- Instructions to follow -
From the entries below, copy each line in which the word "back" occurs.

[Data items]
=== Section Start ===

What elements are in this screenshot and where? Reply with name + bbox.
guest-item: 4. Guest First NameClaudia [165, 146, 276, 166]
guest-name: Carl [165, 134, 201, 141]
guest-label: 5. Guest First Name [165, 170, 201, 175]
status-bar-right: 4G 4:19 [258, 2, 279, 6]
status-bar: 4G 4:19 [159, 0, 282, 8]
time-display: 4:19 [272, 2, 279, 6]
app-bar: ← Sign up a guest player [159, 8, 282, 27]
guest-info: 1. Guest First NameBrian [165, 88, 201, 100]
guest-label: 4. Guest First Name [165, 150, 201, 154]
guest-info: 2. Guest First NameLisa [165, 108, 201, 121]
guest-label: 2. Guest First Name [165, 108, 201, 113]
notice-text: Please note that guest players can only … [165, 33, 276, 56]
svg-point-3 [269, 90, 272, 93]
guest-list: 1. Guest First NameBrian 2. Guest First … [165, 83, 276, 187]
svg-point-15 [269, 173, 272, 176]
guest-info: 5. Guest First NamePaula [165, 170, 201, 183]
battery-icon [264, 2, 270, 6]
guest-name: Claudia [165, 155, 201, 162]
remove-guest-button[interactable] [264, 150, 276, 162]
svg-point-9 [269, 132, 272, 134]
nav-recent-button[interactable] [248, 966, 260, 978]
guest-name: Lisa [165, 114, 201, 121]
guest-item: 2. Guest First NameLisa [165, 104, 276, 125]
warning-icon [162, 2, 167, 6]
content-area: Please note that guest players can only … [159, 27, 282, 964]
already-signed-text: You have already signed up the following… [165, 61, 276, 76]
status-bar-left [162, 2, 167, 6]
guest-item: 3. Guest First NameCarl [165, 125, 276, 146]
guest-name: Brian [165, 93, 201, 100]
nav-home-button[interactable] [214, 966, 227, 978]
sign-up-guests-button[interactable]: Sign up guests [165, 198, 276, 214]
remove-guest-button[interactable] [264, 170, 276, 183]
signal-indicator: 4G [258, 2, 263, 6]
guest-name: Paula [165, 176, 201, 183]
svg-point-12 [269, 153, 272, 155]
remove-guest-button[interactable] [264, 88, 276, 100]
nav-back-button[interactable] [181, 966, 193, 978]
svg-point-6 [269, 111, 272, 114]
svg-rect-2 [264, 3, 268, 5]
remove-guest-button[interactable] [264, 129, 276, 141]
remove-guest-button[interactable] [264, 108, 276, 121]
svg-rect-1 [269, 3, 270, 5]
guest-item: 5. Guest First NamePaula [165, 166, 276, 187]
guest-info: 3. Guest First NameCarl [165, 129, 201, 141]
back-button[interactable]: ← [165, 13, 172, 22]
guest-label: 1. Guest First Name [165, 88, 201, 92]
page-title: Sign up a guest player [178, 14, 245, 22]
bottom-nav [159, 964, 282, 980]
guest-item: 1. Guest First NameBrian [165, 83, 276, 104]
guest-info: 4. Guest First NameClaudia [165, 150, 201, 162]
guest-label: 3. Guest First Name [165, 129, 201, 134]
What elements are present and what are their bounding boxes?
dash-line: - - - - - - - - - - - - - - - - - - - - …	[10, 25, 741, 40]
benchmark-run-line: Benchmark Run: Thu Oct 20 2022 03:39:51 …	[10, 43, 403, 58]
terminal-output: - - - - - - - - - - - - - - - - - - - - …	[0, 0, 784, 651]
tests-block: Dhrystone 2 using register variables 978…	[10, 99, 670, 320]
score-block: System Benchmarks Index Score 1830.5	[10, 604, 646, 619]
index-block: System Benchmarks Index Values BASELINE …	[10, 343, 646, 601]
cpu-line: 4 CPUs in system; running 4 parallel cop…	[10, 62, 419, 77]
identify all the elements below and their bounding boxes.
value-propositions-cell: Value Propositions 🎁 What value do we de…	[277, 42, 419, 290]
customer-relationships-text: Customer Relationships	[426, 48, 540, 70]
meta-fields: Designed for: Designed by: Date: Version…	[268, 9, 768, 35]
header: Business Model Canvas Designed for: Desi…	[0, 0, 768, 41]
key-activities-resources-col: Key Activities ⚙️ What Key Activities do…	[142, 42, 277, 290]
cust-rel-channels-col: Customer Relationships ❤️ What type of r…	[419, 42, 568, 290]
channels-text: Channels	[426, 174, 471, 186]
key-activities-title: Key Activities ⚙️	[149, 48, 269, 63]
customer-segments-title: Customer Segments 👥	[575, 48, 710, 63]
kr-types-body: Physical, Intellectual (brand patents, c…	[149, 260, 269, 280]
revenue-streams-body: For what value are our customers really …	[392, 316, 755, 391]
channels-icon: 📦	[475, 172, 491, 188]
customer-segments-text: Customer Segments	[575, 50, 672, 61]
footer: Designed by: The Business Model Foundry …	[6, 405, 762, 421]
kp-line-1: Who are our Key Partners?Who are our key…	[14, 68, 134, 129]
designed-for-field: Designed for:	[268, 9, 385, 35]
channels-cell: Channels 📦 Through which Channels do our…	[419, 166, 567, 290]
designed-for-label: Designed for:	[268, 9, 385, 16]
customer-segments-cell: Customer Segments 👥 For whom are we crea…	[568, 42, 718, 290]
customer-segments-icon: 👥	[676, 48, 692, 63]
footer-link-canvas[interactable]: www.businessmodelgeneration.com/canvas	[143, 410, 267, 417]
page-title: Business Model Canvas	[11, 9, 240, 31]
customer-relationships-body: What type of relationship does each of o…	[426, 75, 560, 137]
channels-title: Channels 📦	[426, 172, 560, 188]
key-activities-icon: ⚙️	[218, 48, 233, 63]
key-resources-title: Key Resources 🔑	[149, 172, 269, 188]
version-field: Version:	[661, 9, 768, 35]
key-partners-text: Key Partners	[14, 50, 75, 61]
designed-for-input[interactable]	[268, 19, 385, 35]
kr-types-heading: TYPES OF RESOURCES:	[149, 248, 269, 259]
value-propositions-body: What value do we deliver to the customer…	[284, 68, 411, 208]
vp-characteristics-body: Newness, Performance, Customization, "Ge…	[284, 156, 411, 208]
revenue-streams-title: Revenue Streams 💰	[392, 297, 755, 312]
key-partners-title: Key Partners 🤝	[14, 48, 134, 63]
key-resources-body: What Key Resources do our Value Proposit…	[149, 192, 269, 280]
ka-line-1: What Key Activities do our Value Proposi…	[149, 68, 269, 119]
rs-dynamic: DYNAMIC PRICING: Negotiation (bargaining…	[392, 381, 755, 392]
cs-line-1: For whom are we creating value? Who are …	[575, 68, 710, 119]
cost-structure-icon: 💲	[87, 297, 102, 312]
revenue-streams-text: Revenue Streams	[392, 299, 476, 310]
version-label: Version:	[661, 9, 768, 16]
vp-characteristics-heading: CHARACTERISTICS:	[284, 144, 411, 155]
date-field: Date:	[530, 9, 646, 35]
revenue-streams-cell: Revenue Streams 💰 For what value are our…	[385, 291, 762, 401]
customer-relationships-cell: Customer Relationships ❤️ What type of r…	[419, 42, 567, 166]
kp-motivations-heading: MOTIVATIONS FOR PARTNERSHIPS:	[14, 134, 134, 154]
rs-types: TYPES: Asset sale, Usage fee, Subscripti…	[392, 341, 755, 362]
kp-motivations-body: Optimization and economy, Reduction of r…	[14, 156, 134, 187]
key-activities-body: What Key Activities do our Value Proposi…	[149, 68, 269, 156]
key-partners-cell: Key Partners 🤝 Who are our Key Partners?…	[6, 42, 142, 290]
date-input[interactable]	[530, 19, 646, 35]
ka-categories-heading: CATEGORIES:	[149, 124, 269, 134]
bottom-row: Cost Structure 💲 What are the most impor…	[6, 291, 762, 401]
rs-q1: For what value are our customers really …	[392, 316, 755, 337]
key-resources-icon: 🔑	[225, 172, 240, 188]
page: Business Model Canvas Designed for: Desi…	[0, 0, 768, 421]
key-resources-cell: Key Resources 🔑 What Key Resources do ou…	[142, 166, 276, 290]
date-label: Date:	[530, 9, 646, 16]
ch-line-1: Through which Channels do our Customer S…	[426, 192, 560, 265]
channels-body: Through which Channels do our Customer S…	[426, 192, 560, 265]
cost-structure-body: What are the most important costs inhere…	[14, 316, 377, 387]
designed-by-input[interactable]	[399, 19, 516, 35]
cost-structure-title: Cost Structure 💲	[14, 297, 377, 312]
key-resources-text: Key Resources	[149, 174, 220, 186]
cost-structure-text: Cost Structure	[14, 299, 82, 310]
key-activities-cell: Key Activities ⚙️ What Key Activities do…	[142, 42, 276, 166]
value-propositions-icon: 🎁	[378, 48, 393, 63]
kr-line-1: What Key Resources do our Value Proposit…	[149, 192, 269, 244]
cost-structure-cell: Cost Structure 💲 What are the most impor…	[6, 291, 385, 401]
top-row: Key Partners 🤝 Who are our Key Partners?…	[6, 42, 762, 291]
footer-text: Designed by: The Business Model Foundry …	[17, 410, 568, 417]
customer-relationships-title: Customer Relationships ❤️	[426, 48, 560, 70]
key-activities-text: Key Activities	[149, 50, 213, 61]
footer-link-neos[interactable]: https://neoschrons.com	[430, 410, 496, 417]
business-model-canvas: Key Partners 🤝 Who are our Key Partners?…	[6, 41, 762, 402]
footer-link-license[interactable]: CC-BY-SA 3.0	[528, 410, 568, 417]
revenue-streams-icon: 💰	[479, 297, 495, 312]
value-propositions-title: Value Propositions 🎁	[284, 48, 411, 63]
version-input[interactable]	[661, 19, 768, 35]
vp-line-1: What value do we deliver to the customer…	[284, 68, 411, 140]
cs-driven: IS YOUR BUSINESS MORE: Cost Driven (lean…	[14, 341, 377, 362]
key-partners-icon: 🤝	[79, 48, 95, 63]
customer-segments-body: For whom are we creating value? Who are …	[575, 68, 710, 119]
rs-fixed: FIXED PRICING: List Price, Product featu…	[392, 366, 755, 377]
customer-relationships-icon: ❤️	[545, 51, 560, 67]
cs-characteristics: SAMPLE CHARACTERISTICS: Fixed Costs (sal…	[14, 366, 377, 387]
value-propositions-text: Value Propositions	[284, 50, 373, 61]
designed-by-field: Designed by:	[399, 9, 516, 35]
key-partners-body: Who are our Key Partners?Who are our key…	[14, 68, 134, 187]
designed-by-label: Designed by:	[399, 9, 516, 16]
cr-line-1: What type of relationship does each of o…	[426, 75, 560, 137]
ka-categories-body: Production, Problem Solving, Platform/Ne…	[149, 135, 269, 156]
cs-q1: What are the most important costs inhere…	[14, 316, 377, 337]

=== Section End ===

- Response to this task -
nav-back-button[interactable] [181, 966, 193, 978]
back-button[interactable]: ← [165, 13, 172, 22]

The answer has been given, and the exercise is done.